Reducing inequalities

Fifth, the new President has already signalled his recognition of the need to lead in reducing food poverty and social injustice. The gap between economically rich and poor nations is outrageous. The commodity price spike threw around forty countries into crisis. Ironically, the collapse of banking supremacy might possibly open up room for tighter, greener, healthy fiscal measures everywhere. Change in tax structures is essential for social and environmental justice alike. The WHO’s Commission on Social Determinants of Health has charted another way of thinking, which offers the new President rich suggestions about fiscal reform(17).
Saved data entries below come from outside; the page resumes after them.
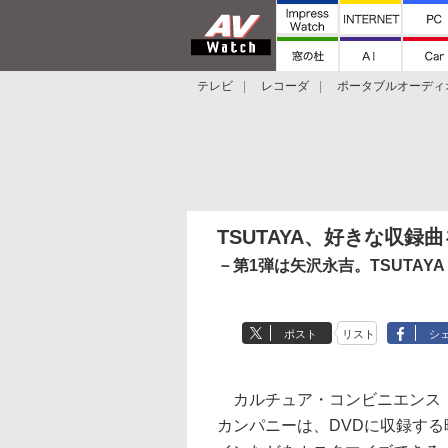
テレビ
レコーダ
ポータブルオーディ
スマートスピーカー
デジカメ
プロジ
TSUTAYA、好きな収録
－第1弾は矢沢永吉。TSUTAYA
ポスト
リスト
シ
カルチュア・コンビニエンス・クラ
カンパニーは、DVDに収録する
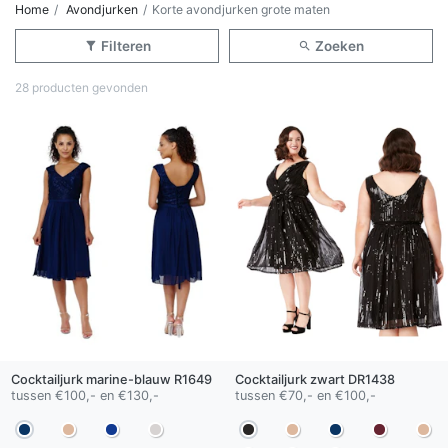
Home
Avondjurken
Korte avondjurken grote maten
Filteren
Zoeken
28 producten gevonden
Cocktailjurk
marine-blauw
R1649
Cocktailjurk
zwart
DR1438
tussen €100,- en €130,-
tussen €70,- en €100,-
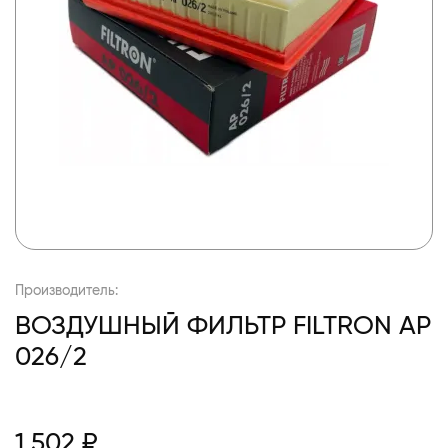
Производитель:
ВОЗДУШНЫЙ ФИЛЬТР FILTRON AP
026/2
1 502 ₽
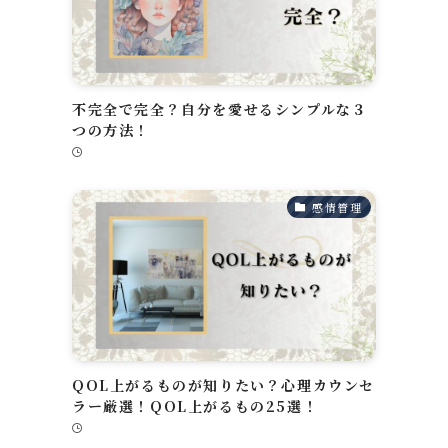
不完全で完全？自分を愛せるシンプルな３
断
つの方法！
感情管理
QOL上がるものが知りたい？心理カウンセ
ラー厳選！QOL上がるもの25選！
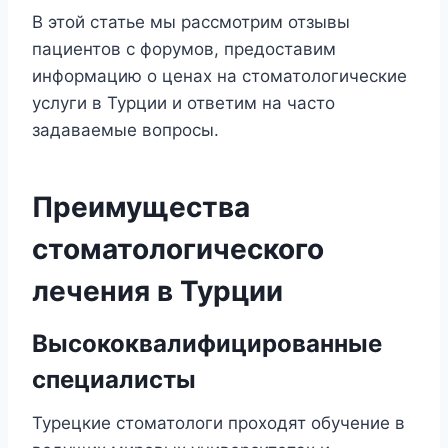
В этой статье мы рассмотрим отзывы
пациентов с форумов, предоставим
информацию о ценах на стоматологические
услуги в Турции и ответим на часто
задаваемые вопросы.
Преимущества
стоматологического
лечения в Турции
Высококвалифицированные
специалисты
Турецкие стоматологи проходят обучение в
To do this at home would be possible if similar reforms are championed internationally.

Delivering sustainable healthy consumption internationally will require confrontation of the US consuming public’s aspirations. The ‘right’ to be obese carries a social and environmental burden. There is an economic lock-in by US consumers to an excessive, oil-dependent ‘lifestyle’, consigning US impoverished consumers, like the impoverished everywhere, to a marginalised status. Thus far the US public, like consumers everywhere, shows few signs of having an epiphany. People want jobs and secure incomes, not homilies on why the rich consuming classes in the Organization for Economic Co-operation and Development need to consume less and differently. The need for a Green New Deal – not just a re-run of the 1930s but something radically different with the Planet at its heart – is vital, urgent and essential.

How likely is an agenda such as this?

So what will happen? The policy space is there, clearly, but sceptics are already nervous about President Obama’s appointment of former Iowa Governor Tom Vilsack to be Secretary of Agriculture. The Doha trade round has been stalled for over a year, with agricultural reform part of the blockage. Some have pronounced it dead; others think it could be resuscitated. Mr Vilsack has past links with the big business approach to food and farming. He was a leading member of the US Governors’ Biotechnology Partnership and the Governors’ Ethanol Coalition. But if he gets or is encouraged to get the ecological message, he should know where the reefs are in the choppy seas ahead.

A new era where food must deliver ecological public health, that works socially and environmentally as well as economically and personally, is upon us. The old productionist approach which metaphorically and literally mined the earth is exposed as ruinous and is no longer acceptable. The history of food policy suggests that progress requires a mix of good evidence, public pressure, articulated alternatives and deft political leadership. President Obama’s administration must and can address the international crisis at the same time as the crisis within the USA. In this 21st century, national, local and global food policy issues are inseparable.